El ataque contra Matthei siguió un guion que se repite a nivel internacional. Primero, se crea y difunde una narrativa simple y dañina. En este caso, se explotó un estereotipo de género, presentando a una mujer poderosa como "histérica" o mentalmente inestable. Como señaló la académica Paula Walker, esta violencia digital es una continuación de métodos históricos para silenciar a mujeres influyentes, desde declararlas "locas" hasta castigos más brutales. La tecnología solo ofrece un nuevo soporte para una vieja práctica.
Segundo, la difusión se magnifica a través de redes de cuentas, muchas de ellas anónimas o automatizadas (bots), que generan la ilusión de un descontento masivo y orgánico. La defensa del candidato republicano, José Antonio Kast, se centró en desmarcarse de las acciones de terceros anónimos —"Yo me puedo hacer responsable de mi cuenta", afirmó—, una postura que expone una zona gris de responsabilidad política: ¿hasta qué punto un líder es cómplice de las tácticas que emplean sus adherentes más radicales si se beneficia de ellas?
Finalmente, la respuesta del propio sector político fue vacilante. La decisión de los senadores de RN de retirar la denuncia, tras la presión interna de no "judicializar" la campaña y arriesgar la unidad de la derecha, demostró cómo el cálculo electoral puede primar sobre la defensa de principios básicos de convivencia democrática. La ofensiva fracasó, no por falta de mérito, sino por pragmatismo político.
El caso chileno no es una anomalía, sino la aplicación de un manual probado en otras latitudes. Pocos días antes del conflicto Matthei-Kast, el presidente de Estados Unidos, Donald Trump, compartió en su red social un video generado con inteligencia artificial que mostraba a Barack Obama siendo arrestado. El acto, difundido desde la máxima tribuna de poder mundial, legitima el uso de "deepfakes" como herramienta de propaganda, borrando aún más la línea entre la realidad y la ficción.
En España, el fenómeno escaló a un nivel más alarmante. Grupos de odio como "Deport Them Now" utilizaron Telegram no solo para difundir bulos racistas, sino para organizar activamente "cacerías" de inmigrantes en la ciudad de Torre Pacheco. La violencia digital se tradujo en violencia física. Un informe del gobierno español reveló la ineficacia de las plataformas para contener estos discursos: solo el 4% de los mensajes de odio denunciados se retiran en las primeras 24 horas, un período clave para frenar su viralización. TikTok, por ejemplo, retiró el 69% del contenido denunciado, mientras que X (antes Twitter) solo el 15%.
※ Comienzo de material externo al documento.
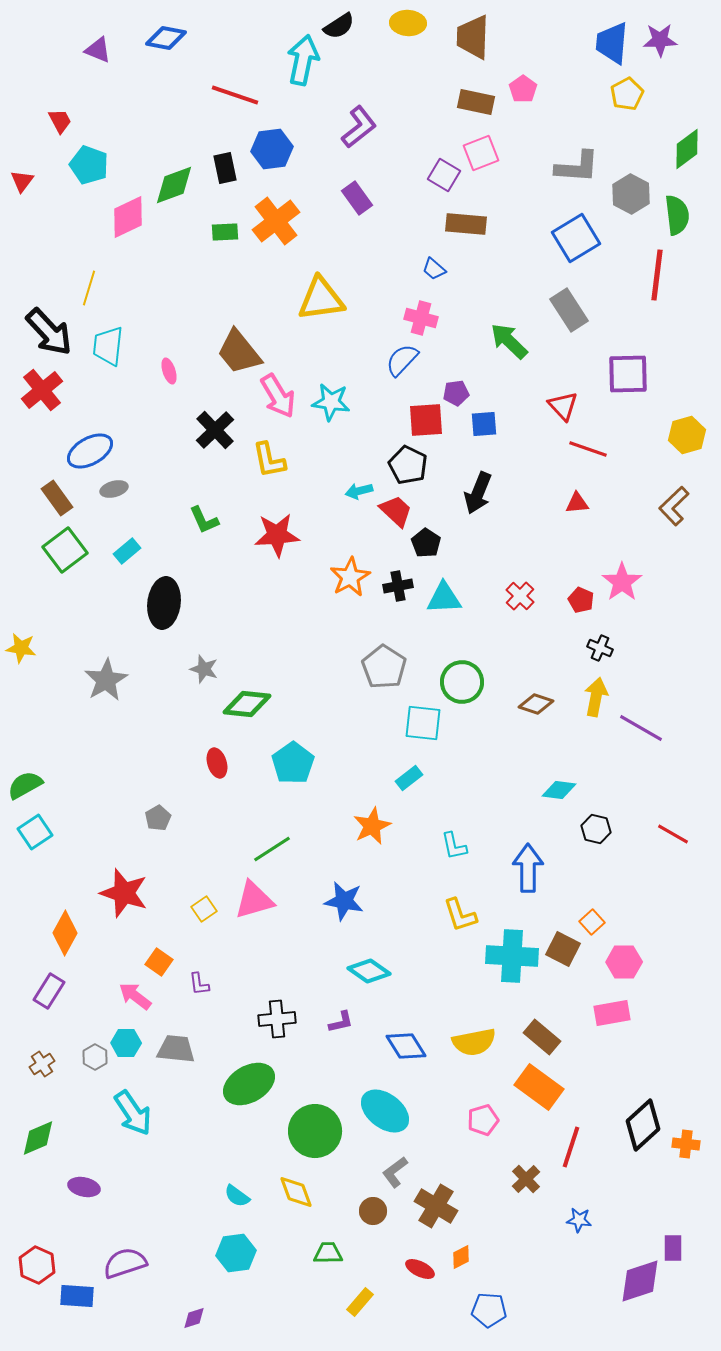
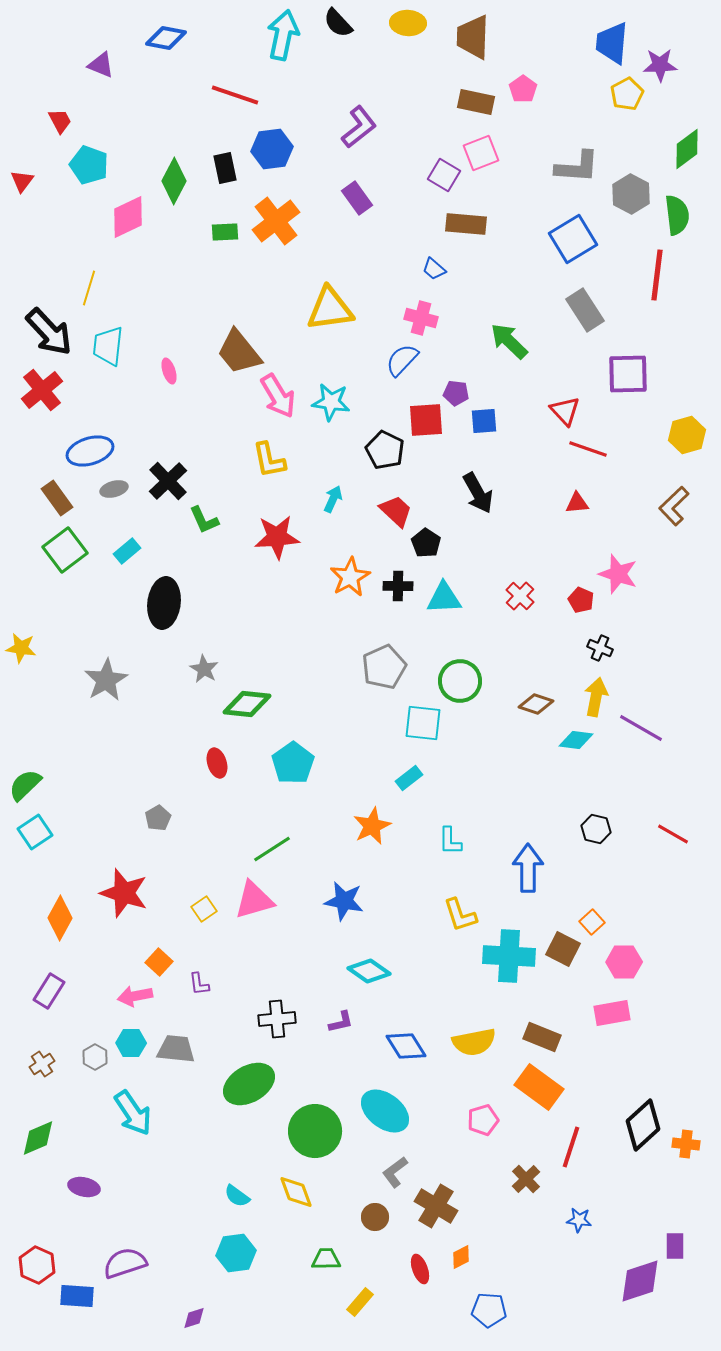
black semicircle at (339, 26): moved 1 px left, 3 px up; rotated 80 degrees clockwise
purple star at (660, 40): moved 25 px down
purple triangle at (98, 50): moved 3 px right, 15 px down
cyan arrow at (303, 60): moved 20 px left, 25 px up
green diamond at (174, 185): moved 4 px up; rotated 42 degrees counterclockwise
blue square at (576, 238): moved 3 px left, 1 px down
yellow triangle at (321, 299): moved 9 px right, 10 px down
gray rectangle at (569, 310): moved 16 px right
purple pentagon at (456, 393): rotated 15 degrees clockwise
red triangle at (563, 406): moved 2 px right, 5 px down
blue square at (484, 424): moved 3 px up
black cross at (215, 430): moved 47 px left, 51 px down
blue ellipse at (90, 451): rotated 12 degrees clockwise
black pentagon at (408, 465): moved 23 px left, 15 px up
cyan arrow at (359, 491): moved 26 px left, 8 px down; rotated 128 degrees clockwise
black arrow at (478, 493): rotated 51 degrees counterclockwise
red star at (277, 535): moved 2 px down
pink star at (622, 582): moved 4 px left, 8 px up; rotated 18 degrees counterclockwise
black cross at (398, 586): rotated 12 degrees clockwise
gray pentagon at (384, 667): rotated 15 degrees clockwise
gray star at (204, 669): rotated 12 degrees clockwise
green circle at (462, 682): moved 2 px left, 1 px up
green semicircle at (25, 785): rotated 15 degrees counterclockwise
cyan diamond at (559, 790): moved 17 px right, 50 px up
cyan L-shape at (454, 846): moved 4 px left, 5 px up; rotated 12 degrees clockwise
orange diamond at (65, 933): moved 5 px left, 15 px up
cyan cross at (512, 956): moved 3 px left
orange square at (159, 962): rotated 8 degrees clockwise
pink arrow at (135, 996): rotated 48 degrees counterclockwise
brown rectangle at (542, 1037): rotated 18 degrees counterclockwise
cyan hexagon at (126, 1043): moved 5 px right
brown circle at (373, 1211): moved 2 px right, 6 px down
purple rectangle at (673, 1248): moved 2 px right, 2 px up
green trapezoid at (328, 1253): moved 2 px left, 6 px down
red ellipse at (420, 1269): rotated 44 degrees clockwise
Estos ejemplos demuestran una progresión: de la desinformación política (Chile) y el uso de IA por parte de líderes (EE.UU.), a la organización de violencia real (España). El denominador común es un espacio digital convertido en un campo de batalla sin reglas claras.
La tregua en Chile es frágil. La suspensión de la denuncia fue condicionada a que los ataques cesaran, y la propuesta del diputado Diego Schalper de firmar un "compromiso de condena a la violencia digital" entre los candidatos es un intento de establecer un nuevo código de conducta. Sin embargo, el problema de fondo persiste.
La plaza pública está rota. El debate ya no se fractura solo por diferencias ideológicas, sino por la acción deliberada de actores que buscan dinamitarlo. La convergencia de la desinformación, la inteligencia artificial y la violencia organizada ha creado una crisis sistémica que pone a prueba la resiliencia de la democracia. La pregunta que queda abierta, tanto en Chile como en el mundo, es si las instituciones políticas y los ciudadanos serán capaces de reconstruir un espacio de diálogo antes de que sea demasiado tarde.